The poisoned olive branch

On paper, Adam LeBor boasts excellent credentials for writing about what is at best the spine- chilling failure of the United Nations to prevent modern genocide and at worst its active complicity with evil. He reported on the Yugoslav wars for both the Times and the Independent, his empathy with the victims of slaughter leaps off virtually every page and the man has certainly done his research. No one could accuse LeBor of underselling himself. In his own words, ‘This is intended to be much more than a historical study… by recounting at length the reasons for, and results of, the catastrophe at Srebrenica, I hope to provide a detailed template for understanding why the United Nations has not stopped genocide in Darfur.’ Moreover, insisting that the pattern of UN complicity can be broken, he pledges to examine proposals for doing so. How does he discharge his own brief? The picture is mixed indeed.

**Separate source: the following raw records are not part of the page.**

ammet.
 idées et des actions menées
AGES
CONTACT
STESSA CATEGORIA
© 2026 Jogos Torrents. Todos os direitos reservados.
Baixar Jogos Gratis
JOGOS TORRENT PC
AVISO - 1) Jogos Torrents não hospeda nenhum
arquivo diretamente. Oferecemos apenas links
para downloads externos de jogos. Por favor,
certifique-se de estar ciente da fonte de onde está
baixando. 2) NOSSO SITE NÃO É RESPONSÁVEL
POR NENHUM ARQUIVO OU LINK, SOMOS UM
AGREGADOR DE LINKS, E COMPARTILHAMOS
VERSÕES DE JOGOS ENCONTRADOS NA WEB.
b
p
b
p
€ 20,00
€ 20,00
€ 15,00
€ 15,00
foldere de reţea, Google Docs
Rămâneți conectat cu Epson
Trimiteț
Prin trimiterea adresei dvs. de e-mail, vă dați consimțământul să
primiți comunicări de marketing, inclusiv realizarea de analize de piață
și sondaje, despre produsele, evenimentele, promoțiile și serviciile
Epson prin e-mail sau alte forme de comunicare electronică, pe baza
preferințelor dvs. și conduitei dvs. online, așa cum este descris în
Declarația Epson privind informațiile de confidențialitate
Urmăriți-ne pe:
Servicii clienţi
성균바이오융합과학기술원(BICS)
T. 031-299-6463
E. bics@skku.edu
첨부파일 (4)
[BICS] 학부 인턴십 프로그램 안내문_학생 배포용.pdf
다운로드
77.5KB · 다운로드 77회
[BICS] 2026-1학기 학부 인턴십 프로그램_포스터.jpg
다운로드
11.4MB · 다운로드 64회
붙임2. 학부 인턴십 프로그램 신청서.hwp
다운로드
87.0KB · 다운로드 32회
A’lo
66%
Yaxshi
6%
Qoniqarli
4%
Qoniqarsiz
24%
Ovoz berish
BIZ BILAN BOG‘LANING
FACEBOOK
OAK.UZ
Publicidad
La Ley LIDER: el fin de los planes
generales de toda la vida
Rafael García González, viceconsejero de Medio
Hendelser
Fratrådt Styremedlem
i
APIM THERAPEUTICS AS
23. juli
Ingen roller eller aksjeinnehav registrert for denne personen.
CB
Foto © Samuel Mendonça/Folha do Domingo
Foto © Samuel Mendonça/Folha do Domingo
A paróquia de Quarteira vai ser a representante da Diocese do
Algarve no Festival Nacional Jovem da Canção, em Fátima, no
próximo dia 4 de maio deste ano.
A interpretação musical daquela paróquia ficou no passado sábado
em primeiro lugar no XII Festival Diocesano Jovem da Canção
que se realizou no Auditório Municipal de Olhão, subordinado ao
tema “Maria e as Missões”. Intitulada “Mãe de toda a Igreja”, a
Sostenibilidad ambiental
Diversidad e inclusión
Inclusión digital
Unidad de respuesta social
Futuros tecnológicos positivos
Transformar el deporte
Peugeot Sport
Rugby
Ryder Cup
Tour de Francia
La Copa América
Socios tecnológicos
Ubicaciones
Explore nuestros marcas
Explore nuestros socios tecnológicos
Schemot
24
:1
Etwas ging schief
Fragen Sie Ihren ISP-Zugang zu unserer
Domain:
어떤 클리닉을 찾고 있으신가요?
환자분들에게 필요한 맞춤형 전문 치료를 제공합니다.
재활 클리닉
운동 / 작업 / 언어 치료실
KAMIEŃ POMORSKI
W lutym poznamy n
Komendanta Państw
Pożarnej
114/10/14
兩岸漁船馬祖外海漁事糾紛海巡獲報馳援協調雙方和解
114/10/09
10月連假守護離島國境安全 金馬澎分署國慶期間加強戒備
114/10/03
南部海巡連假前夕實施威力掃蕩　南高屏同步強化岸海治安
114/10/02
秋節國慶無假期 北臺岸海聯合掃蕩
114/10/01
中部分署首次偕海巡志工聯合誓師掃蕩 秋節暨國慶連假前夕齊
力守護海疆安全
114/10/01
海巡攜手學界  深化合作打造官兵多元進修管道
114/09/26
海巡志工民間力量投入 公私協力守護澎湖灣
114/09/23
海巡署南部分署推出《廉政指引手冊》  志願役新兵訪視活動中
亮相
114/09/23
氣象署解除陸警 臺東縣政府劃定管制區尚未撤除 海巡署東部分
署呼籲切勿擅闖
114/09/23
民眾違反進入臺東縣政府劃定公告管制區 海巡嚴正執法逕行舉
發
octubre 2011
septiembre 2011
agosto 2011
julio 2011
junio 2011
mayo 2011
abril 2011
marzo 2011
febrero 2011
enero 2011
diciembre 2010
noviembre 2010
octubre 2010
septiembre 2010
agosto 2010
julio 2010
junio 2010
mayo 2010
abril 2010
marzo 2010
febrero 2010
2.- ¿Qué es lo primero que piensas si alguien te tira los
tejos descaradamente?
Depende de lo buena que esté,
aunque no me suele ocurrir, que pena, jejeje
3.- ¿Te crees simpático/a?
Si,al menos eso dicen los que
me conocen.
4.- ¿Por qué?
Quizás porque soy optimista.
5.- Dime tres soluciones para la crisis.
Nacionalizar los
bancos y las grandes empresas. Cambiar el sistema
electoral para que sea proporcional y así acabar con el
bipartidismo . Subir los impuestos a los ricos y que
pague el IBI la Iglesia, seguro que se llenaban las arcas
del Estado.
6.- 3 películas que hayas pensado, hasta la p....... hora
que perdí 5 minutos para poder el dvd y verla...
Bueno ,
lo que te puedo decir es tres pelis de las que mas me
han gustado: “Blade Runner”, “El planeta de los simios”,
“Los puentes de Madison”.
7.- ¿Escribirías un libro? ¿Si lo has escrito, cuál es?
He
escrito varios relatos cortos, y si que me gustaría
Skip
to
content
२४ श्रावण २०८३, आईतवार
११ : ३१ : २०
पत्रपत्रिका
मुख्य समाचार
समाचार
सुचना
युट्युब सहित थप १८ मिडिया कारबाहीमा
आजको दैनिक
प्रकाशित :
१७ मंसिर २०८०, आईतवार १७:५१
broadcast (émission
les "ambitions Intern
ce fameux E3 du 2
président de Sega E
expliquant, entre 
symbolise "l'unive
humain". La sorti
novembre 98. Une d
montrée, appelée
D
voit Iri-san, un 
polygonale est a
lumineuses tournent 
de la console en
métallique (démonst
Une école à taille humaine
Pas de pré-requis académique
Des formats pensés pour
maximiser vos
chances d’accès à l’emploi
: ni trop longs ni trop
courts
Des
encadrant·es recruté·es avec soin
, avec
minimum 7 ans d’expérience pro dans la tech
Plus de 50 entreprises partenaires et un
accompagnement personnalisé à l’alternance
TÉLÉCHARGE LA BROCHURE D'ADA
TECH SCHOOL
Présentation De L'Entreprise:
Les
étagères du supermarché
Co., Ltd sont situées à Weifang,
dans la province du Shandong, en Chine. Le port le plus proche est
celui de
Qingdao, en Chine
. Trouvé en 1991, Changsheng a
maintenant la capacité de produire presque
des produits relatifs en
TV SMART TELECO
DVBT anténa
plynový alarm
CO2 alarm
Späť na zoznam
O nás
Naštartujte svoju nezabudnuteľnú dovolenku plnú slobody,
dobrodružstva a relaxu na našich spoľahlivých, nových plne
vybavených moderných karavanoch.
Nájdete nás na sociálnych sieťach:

From Madeleine Albright to Douglas Hurd, from David Owen to David Hannay, from John Prendergast to Mukesh Kapila, LeBor has interviewed an impressive array of international players closely involved in the theatres he describes. He is right to observe that, by effectively helping the Serbs to administer the siege of Sarajevo, the United Nations soon became part of the problem in Bosnia, rather than its solution. He is right to excoriate the UN Secretariat for its misguided obsession with the need for neutrality between warring parties, as if there were a moral equivalence between the arsonist and his victims. He is right to lament not only the failure of the United Nations to hold senior Secretariat officials to account for their mistakes and evasions but instead to promote them. He is right to back the former UN official who complains of the organisation’s taboo on ‘getting emotional’ and its lack of ‘guided outrage’ in the face of the most egregious human rights abuses.